The “Mayo Clinic's Guide to a Healthy Pregnancy” includes a 40-week pregnancy calendar, a symptoms guide and a breakdown of changes and growth for baby and mom. The informational guide offers self-care tips and decision guides.

As a first-time mom, I love reading parenting advice on blogs and in articles and books. I like to be prepared for the next stage of my baby’s development and for whatever crazy events may occur.

I’ve also discover that while infant fashion and mommy yoga classes are best found on Pinterest and Instagram, the nitty-gritty parenting details come from an old-school resource: books.

Four books helped me survive my first year as a mom. Some of what I read was funny, some was extremely technical and some was downright scary. In the end, with a new baby on my mind, each of these books offered something useful or interesting pertaining to my role as a new mommy.

1. ‘Mayo Clinic Guide to a Healthy Pregnancy’

This is a technical guide that will inform and overwhelm you at the same time. The first few chapters made me feel as if I’d enrolled in an AP biology course. It’s a great resource, but it reads more like an encyclopedia than a guidebook. For me, the Mayo Clinic compilation eventually became the ultimate reference book. If I read something online but still wanted a more clinical explanation, that’s where I turned.

2. ‘What to Expect When You’re Expecting: The First Year’

This series is a survival guide for a new mom. The format is easy to follow, and Heidi Murkoff divides the chapters by chronological milestones. Each month is a new section. For example, “Month 1” covers breastfeeding, latching and newborn sun exposure.

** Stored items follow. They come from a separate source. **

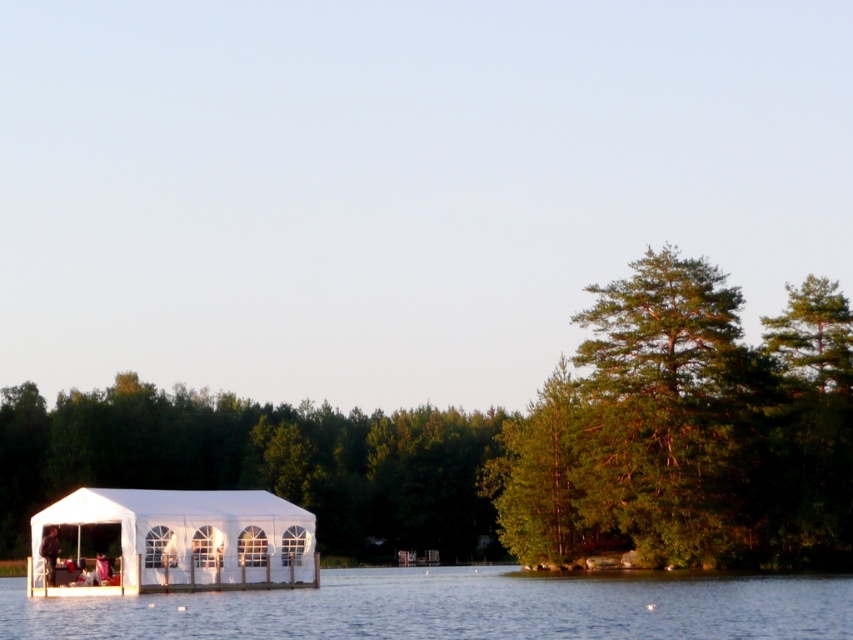 You are planning to set up a picnic area near the white fabric tent at lower center. Considering the presence of the green leafy tree at right, which object would provide more shade for your picnic setup?

The green leafy tree at right has a larger size compared to the white fabric tent at lower center, so it would provide more shade for your picnic setup.

You are a hiker who has just arrived at the lakeside and wants to set up a tent. You see the green leafy tree at right and the white fabric tent at lower left. Which object is located to the right of the other?

The green leafy tree at right is positioned on the right side of white fabric tent at lower left, so the tree is to the right of the tent.

From the picture: You are planning to set up a picnic blanket between the green leafy tree at right and the white fabric tent at lower center. The picnic blanket is 10 feet long. Will there be enough space between them to place the blanket without it overlapping either object?

The distance between the green leafy tree at right and the white fabric tent at lower center is 83.53 feet. Since the picnic blanket is only 10 feet long, there is more than enough space to place it between them without overlapping either object. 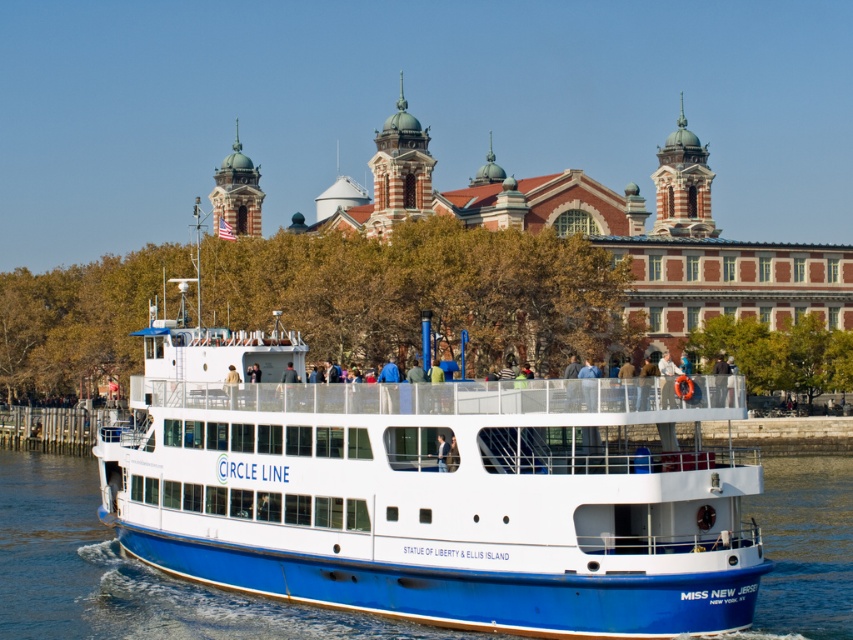 Is point (491, 563) less distant than point (109, 595)?

Yes, point (491, 563) is closer to viewer.

The width and height of the screenshot is (853, 640). Describe the element at coordinates (433, 490) in the screenshot. I see `blue matte ferry at center` at that location.

In order to click on blue matte ferry at center in this screenshot , I will do `click(433, 490)`. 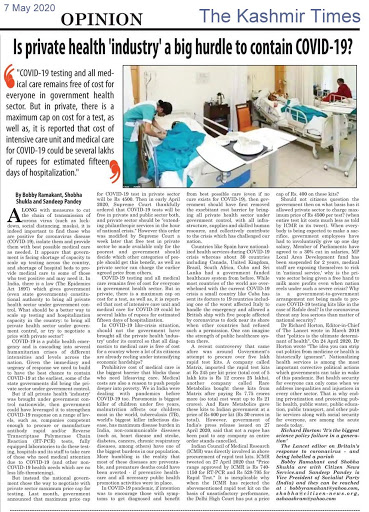 Identify the location of hospital bed. This screenshot has width=369, height=512. (329, 126). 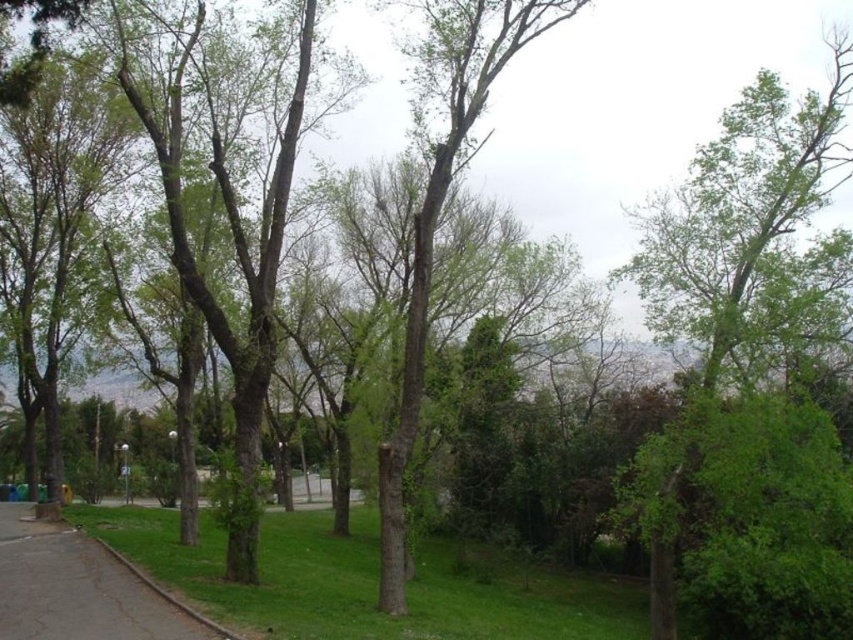 You are a gardener planning to plant a new tree in the park. The green leafy tree at center and the concrete sidewalk at lower left are both in the area you are considering. Based on their sizes, which one might require more space for proper growth?

The green leafy tree at center requires more space for proper growth since it is larger in size than the concrete sidewalk at lower left.

You are standing on the concrete sidewalk at lower left and want to walk towards the green leafy tree at center. Which direction should you move to get closer to the tree?

You should move forward because the green leafy tree at center is further to the viewer than the concrete sidewalk at lower left, meaning it is closer to you and you are already on the sidewalk which is at a lower position. Wait, but the description says the tree is further to the viewer than the sidewalk. Hmm, maybe I need to rephrase. Since the tree is further away from the viewer, you need to move forward along the path towards it.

By “Month 9,” the questions move to “Is it normal that my child screams?” and “How do you get a finicky baby to try different foods?” The question-and-answer format is simple and makes the book a digestible read.

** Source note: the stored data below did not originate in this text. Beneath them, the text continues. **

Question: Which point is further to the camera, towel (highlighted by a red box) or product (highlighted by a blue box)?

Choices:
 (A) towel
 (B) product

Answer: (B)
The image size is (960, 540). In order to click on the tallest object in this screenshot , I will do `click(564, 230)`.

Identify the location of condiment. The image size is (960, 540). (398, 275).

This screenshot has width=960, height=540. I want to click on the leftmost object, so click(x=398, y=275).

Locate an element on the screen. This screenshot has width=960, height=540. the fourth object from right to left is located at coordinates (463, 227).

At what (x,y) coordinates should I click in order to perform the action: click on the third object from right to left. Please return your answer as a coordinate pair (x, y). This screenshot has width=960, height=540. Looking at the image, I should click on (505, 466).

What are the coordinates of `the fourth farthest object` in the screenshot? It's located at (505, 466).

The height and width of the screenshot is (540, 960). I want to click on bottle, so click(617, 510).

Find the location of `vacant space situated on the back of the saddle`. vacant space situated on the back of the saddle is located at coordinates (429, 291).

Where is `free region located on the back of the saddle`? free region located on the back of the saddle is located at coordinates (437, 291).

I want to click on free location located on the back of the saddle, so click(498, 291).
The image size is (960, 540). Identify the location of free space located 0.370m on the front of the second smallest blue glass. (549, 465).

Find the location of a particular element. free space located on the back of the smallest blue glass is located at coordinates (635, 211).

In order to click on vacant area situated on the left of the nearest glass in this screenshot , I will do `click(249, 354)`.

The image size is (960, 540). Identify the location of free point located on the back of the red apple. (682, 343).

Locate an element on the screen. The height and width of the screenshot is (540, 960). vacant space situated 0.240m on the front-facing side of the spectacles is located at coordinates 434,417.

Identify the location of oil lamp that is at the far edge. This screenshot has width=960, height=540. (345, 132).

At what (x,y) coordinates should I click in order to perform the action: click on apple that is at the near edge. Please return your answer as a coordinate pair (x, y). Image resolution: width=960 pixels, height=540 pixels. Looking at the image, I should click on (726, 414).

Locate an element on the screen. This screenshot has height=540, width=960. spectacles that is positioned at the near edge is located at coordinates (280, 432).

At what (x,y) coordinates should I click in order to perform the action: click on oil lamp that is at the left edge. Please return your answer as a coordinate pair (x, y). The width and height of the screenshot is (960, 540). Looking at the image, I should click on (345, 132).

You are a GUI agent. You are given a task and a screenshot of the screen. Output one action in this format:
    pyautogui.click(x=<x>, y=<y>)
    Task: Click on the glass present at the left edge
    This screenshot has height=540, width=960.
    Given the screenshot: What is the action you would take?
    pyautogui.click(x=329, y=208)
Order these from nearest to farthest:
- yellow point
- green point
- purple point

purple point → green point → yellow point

3. ‘The Girlfriends’ Guide to Pregnancy’

The most comical read during my pregnancy, “Girlfriends’ Guide” lets you in on one of life’s big secrets: Having a new baby isn’t always pretty. Writing with a straightforward tone, Vicki Iovine explains why it’s difficult for an educated middle-class woman to have a baby without going insane. Iovine makes uncomfortable topics such as unsightly facial hair growth, stretch marks and an elevated libido fun and informative.

4. ‘Bringing Up Bébé’

There is a tendency to idealize the French. They’re sexier, more passionate and endlessly chic. So when American ex-pat and former Wall Street Journal reporter Pamela Druckerman penned a parenting guide touting the French way of rearing children, I knew I had to read it. Well, let’s be frank: I downloaded the audiobook and listened to the entire thing while chauffeuring my son around town.

My favorite parts include Druckerman’s fascination with perineal re-education (which she lovingly calls “crunches for the crotch”) and the benefits of the state-run day care system. Each day care facility has its own resident chefs who devise balanced menus with dill sauce, soft cheeses and seasonal ingredients such as rhubarb.

My takeaway from the book was that it’s OK for parents to feel overwhelmed. We’re all trying to raise our children to the best of our abilities.

Fortunately, for those of us who have yet to become the perfect mommies and daddies we wish to be, help can be found on a bookshelf – or Kindle.